Look through the entries and count each line that includes the string "chevron". Reply with the number alone.

#### Provided material

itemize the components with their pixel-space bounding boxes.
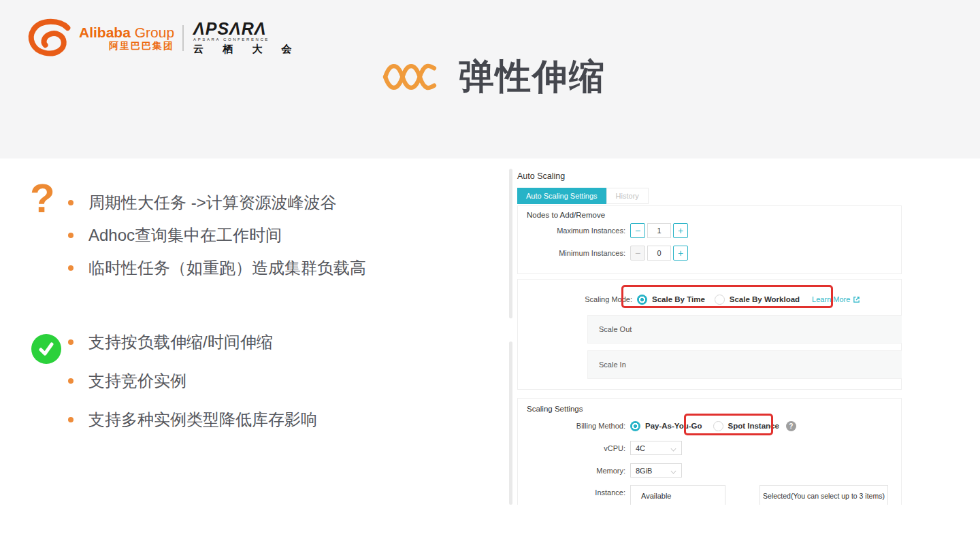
available-instances-box[interactable]: Available: [630, 485, 725, 505]
console-page-title: Auto Scaling: [517, 171, 565, 181]
nodes-section-heading: Nodes to Add/Remove: [527, 211, 605, 219]
alibaba-logo-text: Alibaba Group 阿里巴巴集团: [79, 25, 174, 51]
capability-text: 支持竞价实例: [88, 370, 186, 392]
vcpu-label: vCPU:: [518, 444, 625, 452]
apsara-subtitle: APSARA CONFERENCE: [193, 37, 300, 41]
vcpu-value: 4C: [636, 444, 645, 452]
list-item: 支持按负载伸缩/时间伸缩: [68, 333, 317, 352]
alibaba-logo-icon: [26, 18, 76, 59]
scale-in-label: Scale In: [599, 361, 626, 369]
min-instances-stepper: − 0 +: [630, 246, 688, 261]
selected-box-label: Selected(You can select up to 3 items): [763, 492, 885, 500]
radio-pay-as-you-go[interactable]: [630, 421, 640, 431]
available-box-label: Available: [641, 492, 671, 500]
page-title: 弹性伸缩: [459, 53, 606, 101]
auto-scaling-console-screenshot: Auto Scaling Auto Scaling Settings Histo…: [507, 162, 902, 505]
capability-text: 支持按负载伸缩/时间伸缩: [88, 331, 273, 353]
memory-value: 8GiB: [636, 467, 652, 475]
minus-button[interactable]: −: [630, 223, 645, 238]
highlight-spot-instance: [684, 414, 773, 435]
capabilities-list: 支持按负载伸缩/时间伸缩 支持竞价实例 支持多种实例类型降低库存影响: [68, 333, 317, 449]
capability-text: 支持多种实例类型降低库存影响: [88, 409, 317, 431]
apsara-wordmark: ΛPSΛRΛ: [193, 20, 300, 37]
bullet-dot-icon: [68, 378, 74, 384]
scale-in-panel: Scale In: [587, 350, 902, 379]
list-item: 支持竞价实例: [68, 371, 317, 390]
vcpu-select[interactable]: 4C: [630, 441, 682, 455]
slide-title-row: 弹性伸缩: [0, 53, 980, 101]
checkmark-icon: [31, 334, 61, 364]
scaling-mode-label: Scaling Mode:: [518, 295, 632, 303]
scrollbar-thumb[interactable]: [509, 169, 512, 318]
max-instances-label: Maximum Instances:: [518, 227, 625, 235]
minus-button[interactable]: −: [630, 246, 645, 261]
memory-select[interactable]: 8GiB: [630, 463, 682, 478]
chevron-down-icon: [671, 446, 676, 451]
alibaba-wordmark-cn: 阿里巴巴集团: [109, 40, 174, 51]
instance-label: Instance:: [518, 488, 625, 497]
plus-button[interactable]: +: [673, 223, 688, 238]
bullet-dot-icon: [68, 417, 74, 422]
pain-point-text: 临时性任务（如重跑）造成集群负载高: [88, 257, 366, 279]
memory-label: Memory:: [518, 467, 625, 475]
nodes-section: Nodes to Add/Remove Maximum Instances: −…: [517, 205, 902, 274]
selected-instances-box[interactable]: Selected(You can select up to 3 items): [760, 485, 888, 505]
min-instances-label: Minimum Instances:: [518, 249, 625, 257]
bullet-dot-icon: [68, 233, 74, 238]
scaling-settings-heading: Scaling Settings: [527, 405, 583, 413]
max-instances-value[interactable]: 1: [647, 223, 671, 238]
help-icon[interactable]: ?: [786, 421, 796, 431]
question-mark-icon: ?: [30, 178, 55, 219]
highlight-scaling-mode: [621, 285, 833, 308]
pain-point-text: Adhoc查询集中在工作时间: [88, 224, 282, 246]
elastic-wave-icon: [374, 56, 445, 98]
tab-history[interactable]: History: [606, 188, 649, 204]
checkmark-glyph: [37, 340, 55, 358]
logo-row: Alibaba Group 阿里巴巴集团 ΛPSΛRΛ APSARA CONFE…: [26, 18, 300, 59]
console-tabs: Auto Scaling Settings History: [517, 188, 649, 204]
instance-row: Instance:: [518, 487, 625, 498]
chevron-down-icon: [671, 468, 676, 473]
bullet-dot-icon: [68, 339, 74, 345]
billing-method-label: Billing Method:: [518, 422, 625, 430]
pain-points-list: 周期性大任务 ->计算资源波峰波谷 Adhoc查询集中在工作时间 临时性任务（如…: [68, 193, 366, 291]
max-instances-row: Maximum Instances: − 1 +: [518, 223, 688, 238]
bullet-dot-icon: [68, 265, 74, 271]
pain-point-text: 周期性大任务 ->计算资源波峰波谷: [88, 192, 337, 214]
scrollbar-thumb[interactable]: [509, 341, 512, 505]
memory-row: Memory: 8GiB: [518, 463, 682, 478]
list-item: 周期性大任务 ->计算资源波峰波谷: [68, 193, 366, 212]
tab-auto-scaling-settings[interactable]: Auto Scaling Settings: [517, 188, 606, 204]
apsara-logo: ΛPSΛRΛ APSARA CONFERENCE 云 栖 大 会: [193, 20, 300, 56]
logo-divider: [182, 25, 184, 51]
min-instances-value[interactable]: 0: [647, 246, 671, 261]
alibaba-wordmark-light: Group: [135, 24, 174, 40]
alibaba-group-wordmark: Alibaba Group: [79, 25, 174, 40]
scale-out-label: Scale Out: [599, 325, 632, 333]
scale-out-panel: Scale Out: [587, 315, 902, 344]
external-link-icon: [853, 296, 860, 303]
presentation-slide: Alibaba Group 阿里巴巴集团 ΛPSΛRΛ APSARA CONFE…: [0, 0, 980, 551]
list-item: 支持多种实例类型降低库存影响: [68, 410, 317, 429]
list-item: 临时性任务（如重跑）造成集群负载高: [68, 258, 366, 278]
plus-button[interactable]: +: [673, 246, 688, 261]
list-item: Adhoc查询集中在工作时间: [68, 226, 366, 245]
bullet-dot-icon: [68, 200, 74, 205]
vcpu-row: vCPU: 4C: [518, 441, 682, 455]
max-instances-stepper: − 1 +: [630, 223, 688, 238]
alibaba-wordmark-bold: Alibaba: [79, 24, 131, 40]
min-instances-row: Minimum Instances: − 0 +: [518, 246, 688, 261]
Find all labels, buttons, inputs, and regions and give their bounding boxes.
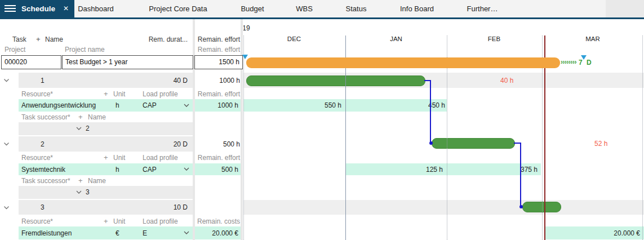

########

[Written response]: 2